Manuel Valls a cependant précisé qu'il sera extrêmement vigilant à ne pas casser la croissance, qui aujourd'hui revient en France comme en Europe. "Cette croissance est indispensable pour faire baisser le chômage". "Tout nouvel effort qui se traduirait par un affaiblissement de la croissance ne serait pas sérieux", a-t-il expliqué. "L'année 2015 sera l'année du retour de la croissance et donc de la confiance en France".
 

un seul mot d'ordre : faciliter, moderniser, simplifier pour libérer l'activité


Le Premier ministre a détaillé devant la Commission européenne les réformes ambitieuses menées par la France, guidées par un même mot d'ordre : faciliter, moderniser, simplifier pour libérer l'activité.
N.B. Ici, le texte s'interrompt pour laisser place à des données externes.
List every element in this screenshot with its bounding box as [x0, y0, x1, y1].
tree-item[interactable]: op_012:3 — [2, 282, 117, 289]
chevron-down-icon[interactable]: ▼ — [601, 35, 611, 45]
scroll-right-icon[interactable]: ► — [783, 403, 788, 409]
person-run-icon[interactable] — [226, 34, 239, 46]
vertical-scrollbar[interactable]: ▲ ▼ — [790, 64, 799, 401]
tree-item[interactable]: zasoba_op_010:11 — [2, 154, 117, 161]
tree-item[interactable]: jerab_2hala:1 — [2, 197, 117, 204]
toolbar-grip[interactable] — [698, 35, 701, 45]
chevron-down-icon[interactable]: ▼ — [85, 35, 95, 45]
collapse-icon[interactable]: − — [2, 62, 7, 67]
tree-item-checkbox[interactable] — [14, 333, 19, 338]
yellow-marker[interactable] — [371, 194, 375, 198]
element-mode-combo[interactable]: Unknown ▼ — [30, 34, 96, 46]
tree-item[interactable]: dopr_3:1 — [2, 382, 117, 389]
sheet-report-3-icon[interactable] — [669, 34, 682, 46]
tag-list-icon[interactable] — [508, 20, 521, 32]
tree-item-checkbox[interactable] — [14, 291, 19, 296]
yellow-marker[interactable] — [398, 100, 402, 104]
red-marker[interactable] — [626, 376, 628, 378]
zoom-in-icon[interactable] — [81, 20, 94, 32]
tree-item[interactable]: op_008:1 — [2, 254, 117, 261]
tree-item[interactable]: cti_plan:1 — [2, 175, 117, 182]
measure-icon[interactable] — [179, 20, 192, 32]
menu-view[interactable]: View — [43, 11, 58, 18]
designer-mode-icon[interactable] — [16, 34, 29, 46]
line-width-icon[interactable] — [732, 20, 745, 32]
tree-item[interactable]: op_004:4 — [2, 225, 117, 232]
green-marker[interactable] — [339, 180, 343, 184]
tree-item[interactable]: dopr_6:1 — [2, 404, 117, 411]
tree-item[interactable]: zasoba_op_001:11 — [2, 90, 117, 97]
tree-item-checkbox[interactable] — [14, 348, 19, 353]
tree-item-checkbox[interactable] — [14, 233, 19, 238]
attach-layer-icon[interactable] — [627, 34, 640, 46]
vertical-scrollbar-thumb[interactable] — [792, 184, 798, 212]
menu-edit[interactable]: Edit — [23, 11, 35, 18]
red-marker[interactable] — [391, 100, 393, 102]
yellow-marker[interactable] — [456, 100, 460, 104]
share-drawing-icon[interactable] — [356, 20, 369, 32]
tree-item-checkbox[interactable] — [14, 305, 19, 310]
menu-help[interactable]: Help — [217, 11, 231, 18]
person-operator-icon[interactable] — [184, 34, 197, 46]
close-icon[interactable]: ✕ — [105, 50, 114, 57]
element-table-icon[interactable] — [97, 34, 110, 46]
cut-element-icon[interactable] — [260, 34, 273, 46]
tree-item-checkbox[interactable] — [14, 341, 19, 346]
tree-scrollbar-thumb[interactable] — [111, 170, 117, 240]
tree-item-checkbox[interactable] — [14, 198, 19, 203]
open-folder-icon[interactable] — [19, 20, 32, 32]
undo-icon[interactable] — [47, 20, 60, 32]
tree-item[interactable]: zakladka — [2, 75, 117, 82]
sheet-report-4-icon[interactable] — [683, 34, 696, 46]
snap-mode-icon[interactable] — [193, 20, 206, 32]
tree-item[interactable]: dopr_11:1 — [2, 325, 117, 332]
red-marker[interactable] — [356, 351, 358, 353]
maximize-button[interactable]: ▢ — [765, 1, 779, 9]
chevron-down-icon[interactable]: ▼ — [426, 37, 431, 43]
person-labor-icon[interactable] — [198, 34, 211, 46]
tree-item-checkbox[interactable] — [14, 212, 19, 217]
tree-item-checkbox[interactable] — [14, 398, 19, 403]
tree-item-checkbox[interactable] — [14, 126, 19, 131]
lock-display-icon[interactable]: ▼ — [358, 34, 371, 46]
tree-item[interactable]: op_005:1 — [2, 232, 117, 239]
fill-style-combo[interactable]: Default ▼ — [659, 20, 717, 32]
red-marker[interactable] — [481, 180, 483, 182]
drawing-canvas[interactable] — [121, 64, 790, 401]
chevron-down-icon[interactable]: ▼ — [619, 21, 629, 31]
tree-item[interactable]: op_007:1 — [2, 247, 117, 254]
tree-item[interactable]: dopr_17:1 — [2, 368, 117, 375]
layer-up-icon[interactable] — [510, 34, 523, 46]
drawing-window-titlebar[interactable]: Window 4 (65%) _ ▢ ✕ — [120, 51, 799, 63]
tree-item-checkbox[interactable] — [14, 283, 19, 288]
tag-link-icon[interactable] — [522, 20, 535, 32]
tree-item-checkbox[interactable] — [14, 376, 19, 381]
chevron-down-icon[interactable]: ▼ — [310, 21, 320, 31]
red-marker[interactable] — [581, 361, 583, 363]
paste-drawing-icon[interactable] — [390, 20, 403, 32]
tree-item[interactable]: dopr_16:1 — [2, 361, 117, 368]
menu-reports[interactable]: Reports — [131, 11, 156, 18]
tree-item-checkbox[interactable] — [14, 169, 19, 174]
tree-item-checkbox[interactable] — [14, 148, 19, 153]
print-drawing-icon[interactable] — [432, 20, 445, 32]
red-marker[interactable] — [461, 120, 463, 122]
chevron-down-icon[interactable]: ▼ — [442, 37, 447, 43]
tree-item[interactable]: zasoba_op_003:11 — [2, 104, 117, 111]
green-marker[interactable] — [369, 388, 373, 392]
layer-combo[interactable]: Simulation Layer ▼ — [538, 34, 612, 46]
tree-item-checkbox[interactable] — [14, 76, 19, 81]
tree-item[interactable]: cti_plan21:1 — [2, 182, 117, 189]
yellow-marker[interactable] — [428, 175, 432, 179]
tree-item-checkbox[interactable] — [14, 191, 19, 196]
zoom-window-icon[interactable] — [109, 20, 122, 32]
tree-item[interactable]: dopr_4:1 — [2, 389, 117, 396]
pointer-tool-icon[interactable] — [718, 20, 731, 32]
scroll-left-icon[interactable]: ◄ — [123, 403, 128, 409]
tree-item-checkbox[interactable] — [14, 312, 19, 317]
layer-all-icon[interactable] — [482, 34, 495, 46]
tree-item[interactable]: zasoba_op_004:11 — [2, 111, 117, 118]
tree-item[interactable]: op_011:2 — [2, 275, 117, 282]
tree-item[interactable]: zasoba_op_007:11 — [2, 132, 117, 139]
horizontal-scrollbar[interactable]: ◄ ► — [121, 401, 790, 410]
Il a ainsi présenté les 4 axes de l'action du Gouvernement :
 
  • améliorer la compétitivité ;
  • réformer le marché du travail et moderniser le dialogue social ;
  • simplifier ;
  • réformer l'action publique.

Il a précisé l'ensemble des mesures envisagées : mise en oeuvre du Pacte de responsabilité et de solidarité, projet de loi pour la croissance, l'activité et l'égalité des chances économiques, réforme territoriale, adoption d'une nouvelle loi sur le dialogue social, nouvelles mesures pour les PME, pour qu'elles puissent embaucher plus facilement...
"La détermination de mon Gouvernement à faire ces réformes est sans faille", a-t-il affirmé.

"Il faut favoriser en permanence le retour de la croissance et de l'emploi", a poursuivi Manuel Valls, saluant de ce point de vue le plan d'investissements européen, annoncé par Jean-Claude Juncker et auquel la France prendra part à hauteur de 8 milliards d'euros à travers la Caisse des dépôts et consignations. L'Europe doit fonctionner selon trois priorités, a rappelé le Premier ministre : le respect des engagements et la consolidation budgétaire ; les réformes structurelles et la compétitivité ; et évidemment l'investissement. A ce titre, il a rappelé que le projet de canal Seine-Nord, qui concerne le nord de la France mais aussi une partie de l'Europe, ou le projet de ligne à grande vitesse Lyon-Turin, qui bénéficie d'importantes subventions européennes, participent de cette préparation de l'avenir.

Manuel Valls a enfin appelé à une simplification du projet européen pour le rendre "plus lisible", rappelant les attentes fortes de l'ensemble des citoyens européens en matière de sécurité, notamment après les attentats qui ont touché Bruxelles, Paris et Copenhague, mais également en matière de croissance et d'emploi.